• TASK TO COMPLETE:
Please transcribe the entries below exactly and leave out every picture.

--- AVAILABLE RECORDS ---

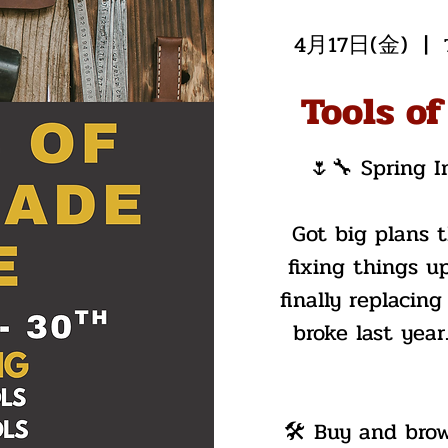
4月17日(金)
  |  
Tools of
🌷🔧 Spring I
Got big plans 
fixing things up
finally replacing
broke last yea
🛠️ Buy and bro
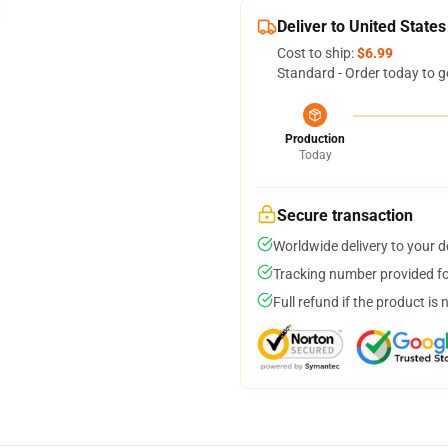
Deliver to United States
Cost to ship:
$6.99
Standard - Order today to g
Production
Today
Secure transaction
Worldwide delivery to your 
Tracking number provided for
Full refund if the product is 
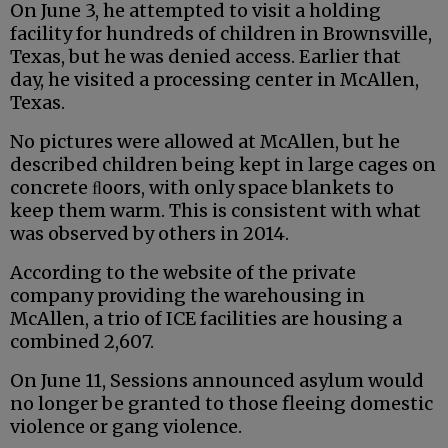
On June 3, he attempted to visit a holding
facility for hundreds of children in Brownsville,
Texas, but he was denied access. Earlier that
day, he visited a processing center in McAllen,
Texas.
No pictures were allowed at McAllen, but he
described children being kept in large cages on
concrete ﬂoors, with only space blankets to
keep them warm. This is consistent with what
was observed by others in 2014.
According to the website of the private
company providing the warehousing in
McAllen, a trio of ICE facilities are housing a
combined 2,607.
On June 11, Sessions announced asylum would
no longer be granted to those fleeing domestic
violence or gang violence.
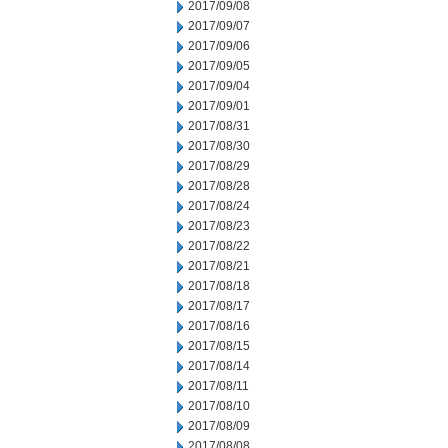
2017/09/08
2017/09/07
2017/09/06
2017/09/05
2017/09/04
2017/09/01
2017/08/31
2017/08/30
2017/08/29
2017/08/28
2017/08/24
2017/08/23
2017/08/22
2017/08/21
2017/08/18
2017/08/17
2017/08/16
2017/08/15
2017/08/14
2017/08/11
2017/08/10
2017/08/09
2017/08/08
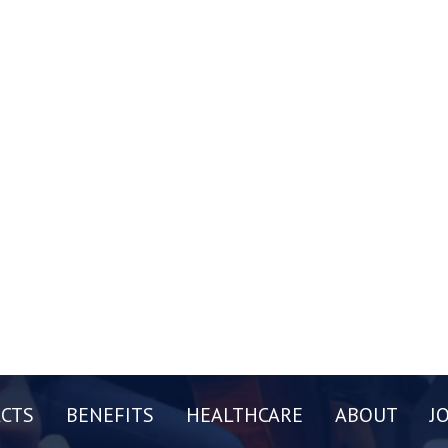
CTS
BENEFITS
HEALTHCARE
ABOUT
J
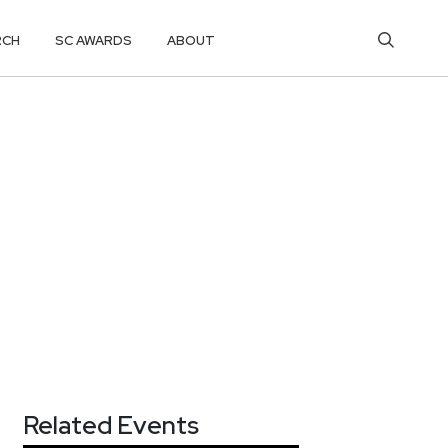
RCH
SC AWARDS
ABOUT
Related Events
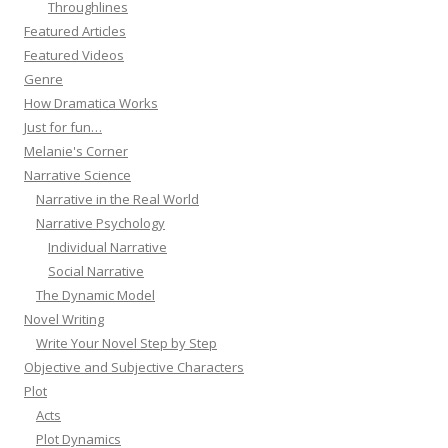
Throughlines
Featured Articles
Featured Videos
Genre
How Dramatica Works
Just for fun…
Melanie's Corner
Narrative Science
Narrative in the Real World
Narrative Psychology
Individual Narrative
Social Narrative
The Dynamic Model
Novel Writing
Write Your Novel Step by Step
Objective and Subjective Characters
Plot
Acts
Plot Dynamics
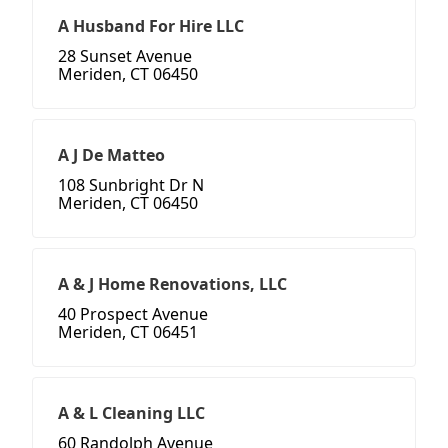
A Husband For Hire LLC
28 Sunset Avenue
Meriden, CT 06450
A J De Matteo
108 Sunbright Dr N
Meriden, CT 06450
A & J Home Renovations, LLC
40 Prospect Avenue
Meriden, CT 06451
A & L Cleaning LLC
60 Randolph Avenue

---

• YOUR RESPONSE:
4月17日(金)
  |  
Tools of
🌷🔧 Spring I
Got big plans 
fixing things up
finally replacing
broke last yea
🛠️ Buy and bro
Deliver to United States
Cost to ship:
$6.99
Standard - Order today to g
Production
Today
Secure transaction
Worldwide delivery to your 
Tracking number provided for
Full refund if the product is 
On June 3, he attempted to visit a holding
facility for hundreds of children in Brownsville,
Texas, but he was denied access. Earlier that
day, he visited a processing center in McAllen,
Texas.
No pictures were allowed at McAllen, but he
described children being kept in large cages on
concrete ﬂoors, with only space blankets to
keep them warm. This is consistent with what
was observed by others in 2014.
According to the website of the private
company providing the warehousing in
McAllen, a trio of ICE facilities are housing a
combined 2,607.
On June 11, Sessions announced asylum would
no longer be granted to those fleeing domestic
violence or gang violence.
2017/09/08
2017/09/07
2017/09/06
2017/09/05
2017/09/04
2017/09/01
2017/08/31
2017/08/30
2017/08/29
2017/08/28
2017/08/24
2017/08/23
2017/08/22
2017/08/21
2017/08/18
2017/08/17
2017/08/16
2017/08/15
2017/08/14
2017/08/11
2017/08/10
2017/08/09
2017/08/08
CTS
BENEFITS
HEALTHCARE
ABOUT
J
RCH
SC AWARDS
ABOUT
Related Events
Throughlines
Featured Articles
Featured Videos
Genre
How Dramatica Works
Just for fun…
Melanie's Corner
Narrative Science
Narrative in the Real World
Narrative Psychology
Individual Narrative
Social Narrative
The Dynamic Model
Novel Writing
Write Your Novel Step by Step
Objective and Subjective Characters
Plot
Acts
Plot Dynamics
A Husband For Hire LLC
28 Sunset Avenue
Meriden, CT 06450
A J De Matteo
108 Sunbright Dr N
Meriden, CT 06450
A & J Home Renovations, LLC
40 Prospect Avenue
Meriden, CT 06451
A & L Cleaning LLC
60 Randolph Avenue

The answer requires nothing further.